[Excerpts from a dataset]
####

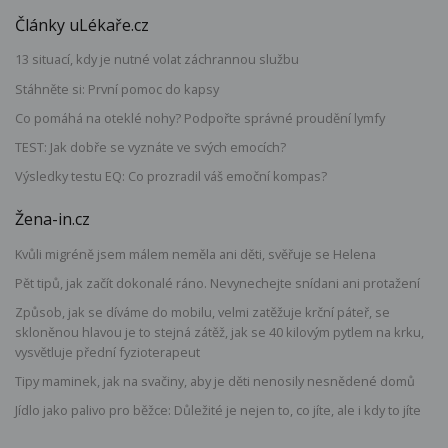
Články uLékaře.cz
13 situací, kdy je nutné volat záchrannou službu
Stáhněte si: První pomoc do kapsy
Co pomáhá na oteklé nohy? Podpořte správné proudění lymfy
TEST: Jak dobře se vyznáte ve svých emocích?
Výsledky testu EQ: Co prozradil váš emoční kompas?
Žena-in.cz
Kvůli migréně jsem málem neměla ani děti, svěřuje se Helena
Pět tipů, jak začít dokonalé ráno. Nevynechejte snídani ani protažení
Způsob, jak se díváme do mobilu, velmi zatěžuje krční páteř, se
skloněnou hlavou je to stejná zátěž, jak se 40 kilovým pytlem na krku,
vysvětluje přední fyzioterapeut
Tipy maminek, jak na svačiny, aby je děti nenosily nesnědené domů
Jídlo jako palivo pro běžce: Důležité je nejen to, co jíte, ale i kdy to jíte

####

Leave the pictures out and reproduce each record exactly as written.

■ **TASK RESULT**:
Články uLékaře.cz
13 situací, kdy je nutné volat záchrannou službu
Stáhněte si: První pomoc do kapsy
Co pomáhá na oteklé nohy? Podpořte správné proudění lymfy
TEST: Jak dobře se vyznáte ve svých emocích?
Výsledky testu EQ: Co prozradil váš emoční kompas?
Žena-in.cz
Kvůli migréně jsem málem neměla ani děti, svěřuje se Helena
Pět tipů, jak začít dokonalé ráno. Nevynechejte snídani ani protažení
Způsob, jak se díváme do mobilu, velmi zatěžuje krční páteř, se
skloněnou hlavou je to stejná zátěž, jak se 40 kilovým pytlem na krku,
vysvětluje přední fyzioterapeut
Tipy maminek, jak na svačiny, aby je děti nenosily nesnědené domů
Jídlo jako palivo pro běžce: Důležité je nejen to, co jíte, ale i kdy to jíte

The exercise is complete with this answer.